Kun Faya Kun, Episodes 1 & 2: Over-The-Top But Oddly Addictive

Kun Faya Kun, Episodes 1 & 2: Over-The-Top But Oddly Addictive

Imran Abbas and Alizeh Shah starrer “Kun Faya Kun” is set to lead viewers down a journey of spirituailty.
Kun Faya Kun, Episodes 1 & 2: Over-The-Top But Oddly Addictive
Poster for Kun Faya Kun

Negativity is such a trait that can lead anyone down a path of wrongdoing – and while most individuals have their good and negative traits within them, at times negativity can overtake positivity in an individual and corrupt their personality. Each person is different in nature and, generally speaking, human beings are shades of grey rather than black and white. Therefore, it can be mildly irritating to start a show and realize that it’s full of characters oozing with negativity. And why not? It’s a device used to pain the lead character as a heavenly, pure, innocent creature after all. But does it work?

Kun Faya Kun boasts of an interesting cast. Imran Abbas returns to a Hum TV production after a gap of 4 years, his last show with the network being “Alvida,” which also starred Sanam Jung, Zahid Ahmed and Sarah Khan. Kun Faya Kun also stars Zarnish Khan, a talented but underutilized actress, and Alizeh Shah in the lead role. While the promos reveal little about the storyline itself, the show is written by Qaisra Hayat, the writer responsible for the critically acclaimed Alif Allah Aur Insaan – a fact that instantly peaks viewer curiosity.

Discussing the story, the first two episodes focus largely on introducing characters and elaborating on their interwoven relationships. Aapa Ji (Azra Mehmood) is the mother of two grown sons, Obaid and Abbas. There is a third son Azm, who has passed away. Obaid is married to Shama (Nargis Rasheed) and the couple have 3 children together – Armaan, Burhaan and Bisma (Zarnish Khan). Abbas is married to Faseeha (Naima Khan) and the couple have two children – Areesha and Hashir (Imran Abbas). Shama and Faseeha are wildly competitive with each other and have passed their competitive, manipulative ways on to their daughters Bisma and Areesha. Unknown to the parents, Bisma and Hashir are romantically involved. On the other end, Areesha has set her sights on Burhaan.

The bane of Shama and Faseeha’s existence are Aapa Ji and Mashal (Alizeh Shah), Azm’s daughter. As their husbands provide for Aapa ji, both wives are under a constant state of agitation regarding “Kharchay” (spending). The two wives concoct a plan to move Aapa Ji and Mashal into their homes so they are no longer obligated to give them money. Things go awry when Aapa Ji, more clever than they realize, gathers the family and returns their money, exposing Shama and Faseeha’s plot. She declares that she can provide for herself and Mashal.

Hashir, a Gods-send for Aapa Ji and Mashal, frequently visits their home and provides Aapa Ji with money for her necessities.
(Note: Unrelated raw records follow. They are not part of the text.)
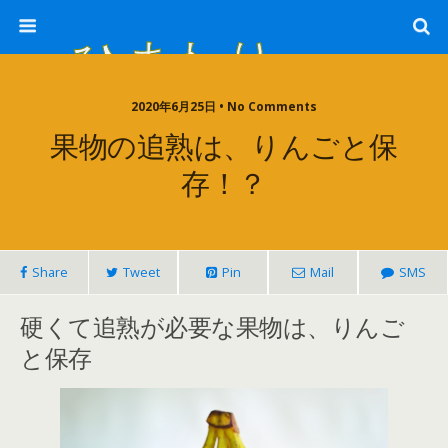
ひまわり畑 sunflower-field
2020年6月25日 • No Comments
果物の追熟は、りんごと保
存！？
Share
Tweet
Pin
Mail
SMS
硬くて追熟が必要な果物は、りんご
と保存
Kind-hearted, Hashir looks after Mashal as an elder brother would and gives the two women much needed emotional support. This is the extent of the show at present.
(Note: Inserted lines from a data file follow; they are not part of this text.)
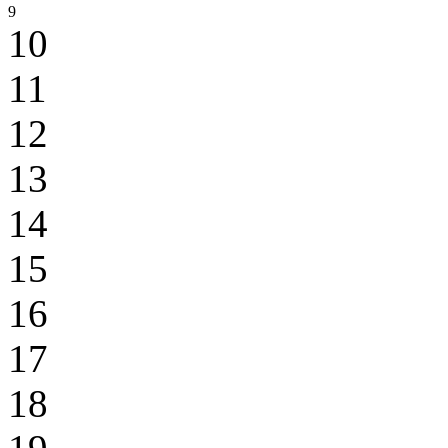
9
10
11
12
13
14
15
16
17
18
The problem with this show is simply too much negativity. It’s understandable to see one negative character. It’s understandable to see two negative characters. It’s even understandable to see that the behavior of mothers would pass on to their children. But this is not the case here. Rather, the show is full of kind, well-behaved, soft, humane men married/engaged/dating conniving, manipulative, uncaring women. There’s a particularly jarring scene where Hashir is speaking to Bisma on the phone and the two are discussing the situation with Aapa Ji when Bisma rudely declares that she doesn’t care to hear him sing Aapa Ji’s praises. With the kind of man Hashir is, as an audience, one immediately wonders why Hashir is interested in a shopping-obsessed, careless, irresponsible and now also rude woman like Bisma? It’s unpalatable.

Of course, this does not make the show any less interesting. The show is not particularly fast-paced, nor does it grip the viewer within the first episode itself. It seems to follow the path of a slower, gradual build-up that will have long-term effects on the story. Considering the show’s writer and the director (Ilyas Kashmiri), both who have notable shows of worth under their belts, Kun Faya Kun holds a lot of promise. Whether it can live up to the expectations is something that will be seen over time.